Elle devait faire un retour discret à la vie publique dans un stade de tennis vide à Tokyo.
Mais Naomi Osaka a eu d’autres idées et, par une douce soirée, a troqué une relative obscurité pour la plus grande scène.
Cinquante-trois jours après s’être retirée de Roland-Garros en raison de problèmes de santé mentale, la superstar du tennis s’est tenue devant un monde qui les regardait et a allumé la torche olympique.
Son match du premier tour contre la Chinoise Zheng Saisai avait été discrètement repoussé de 24 heures, la libérant pour un match en retard.
Elle en profita pleinement, recevant la flamme avant de gravir les marches d’un mont Fuji symbolique et d’embraser le bûcher.
“Sans aucun doute la plus grande réussite sportive et le plus grand honneur que j’aurai jamais eu dans ma vie”, a-t-elle déclaré plus tard.
Le sien était une réservation frappante, un rebelle avec une cause à des Jeux où les manifestations sur le podium sont interdites.
Un défenseur passionné de l’égalité raciale, un modèle influent à l’échelle mondiale pour les femmes, une icône qui parle à la jeune génération d’une manière que le Comité international olympique ne fait pas.
Le retour d’Osaka a évoqué des souvenirs de Cathy Freeman à Sydney au tournant du siècle.
Une star du cru très considérée comme un symbole de son pays en mutation.
Le Japon n’est pas l’une des nations les plus diversifiées sur le plan ethnique, mais il y avait ici un athlète de race mixte, d’origine japonaise et haïtienne, dominant la scène.
Que le quadruple vainqueur du Grand Chelem soit le Visage d’un Jeux où se mettre à genoux est proscrit relève de la contradiction.
C’est peut-être le point. C’est un coup de chapeau pour l’avenir d’un mouvement olympique incapable d’aller aussi vite que d’autres l’exigent, mais suffisamment conscient pour se rendre compte que, qu’on le veuille ou non, le changement est à venir.
Ils savaient ce qu’ils réservaient, à part les longues tresses de cheveux roux qui ont pris tout le monde par surprise.
Osaka s’est présenté à l’US Open de l’année dernière avec sept masques différents, chacun portant le nom d’un Noir américain décédé à cause de prétendues violences policières ou racistes, et en portait un avant chaque tour.
Elle milite pour la justice sociale et n’a pas peur de dire des vérités inconfortables à l’âge encore tendre de 23 ans.
“Croyez-le ou non, je suis naturellement introvertie et ne courtise pas les projecteurs”, a-t-elle déclaré au magazine Time ce mois-ci.
“J’essaie toujours de me forcer à défendre ce que je pense être juste, mais cela entraîne souvent une grande anxiété.”
Hier, en présence de l’empereur japonais Naruhito, elle a fait face à tout cela avec un sourire aussi large que le célèbre Shibuya Crossing de Tokyo.

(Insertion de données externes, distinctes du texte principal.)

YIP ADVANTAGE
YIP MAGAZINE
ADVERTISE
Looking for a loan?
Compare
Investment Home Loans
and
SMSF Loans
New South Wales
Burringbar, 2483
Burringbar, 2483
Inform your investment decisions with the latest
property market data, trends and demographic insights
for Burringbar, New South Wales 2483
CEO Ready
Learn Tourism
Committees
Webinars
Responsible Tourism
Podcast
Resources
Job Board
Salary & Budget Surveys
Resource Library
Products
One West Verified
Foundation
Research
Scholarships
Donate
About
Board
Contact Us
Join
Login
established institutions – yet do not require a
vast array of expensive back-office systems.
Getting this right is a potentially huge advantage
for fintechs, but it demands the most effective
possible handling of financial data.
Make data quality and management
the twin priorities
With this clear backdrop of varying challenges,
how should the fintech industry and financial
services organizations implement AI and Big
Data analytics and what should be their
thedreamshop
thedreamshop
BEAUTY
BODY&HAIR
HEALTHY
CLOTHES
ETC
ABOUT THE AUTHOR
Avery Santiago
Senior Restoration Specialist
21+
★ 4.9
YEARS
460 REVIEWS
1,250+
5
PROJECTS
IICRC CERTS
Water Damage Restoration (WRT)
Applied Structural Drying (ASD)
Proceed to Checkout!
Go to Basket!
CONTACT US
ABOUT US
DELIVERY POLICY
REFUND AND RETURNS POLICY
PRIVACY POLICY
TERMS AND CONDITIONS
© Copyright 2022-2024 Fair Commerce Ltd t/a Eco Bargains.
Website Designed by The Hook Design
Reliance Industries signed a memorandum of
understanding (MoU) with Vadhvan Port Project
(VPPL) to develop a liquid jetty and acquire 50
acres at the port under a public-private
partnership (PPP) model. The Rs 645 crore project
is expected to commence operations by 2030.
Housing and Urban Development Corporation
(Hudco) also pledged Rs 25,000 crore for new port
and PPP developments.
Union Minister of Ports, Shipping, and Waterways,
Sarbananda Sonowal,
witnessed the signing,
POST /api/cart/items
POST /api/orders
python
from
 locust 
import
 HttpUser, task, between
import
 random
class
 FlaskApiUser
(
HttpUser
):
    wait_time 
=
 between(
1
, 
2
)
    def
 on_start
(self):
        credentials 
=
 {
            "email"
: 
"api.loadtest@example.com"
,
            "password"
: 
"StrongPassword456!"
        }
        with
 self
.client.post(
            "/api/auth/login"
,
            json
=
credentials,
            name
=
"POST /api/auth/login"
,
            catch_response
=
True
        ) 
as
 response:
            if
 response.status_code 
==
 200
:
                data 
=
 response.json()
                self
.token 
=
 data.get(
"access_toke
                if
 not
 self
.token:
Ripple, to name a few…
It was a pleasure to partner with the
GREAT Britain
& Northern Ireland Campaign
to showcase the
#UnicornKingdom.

Elle l’a fait après que le président du CIO, Thomas Bach, a parlé du besoin de solidarité entre et au sein des sociétés.
« La solidarité signifie bien plus que le respect et la non-discrimination », a-t-il déclaré. « Cela signifie aider, partager, prendre soin. »
Osaka appuierait cela.
Elle revient sur le court de tennis demain sachant que, quoi qu’il en soit, elle a déjà décroché l’or à ces Jeux olympiques.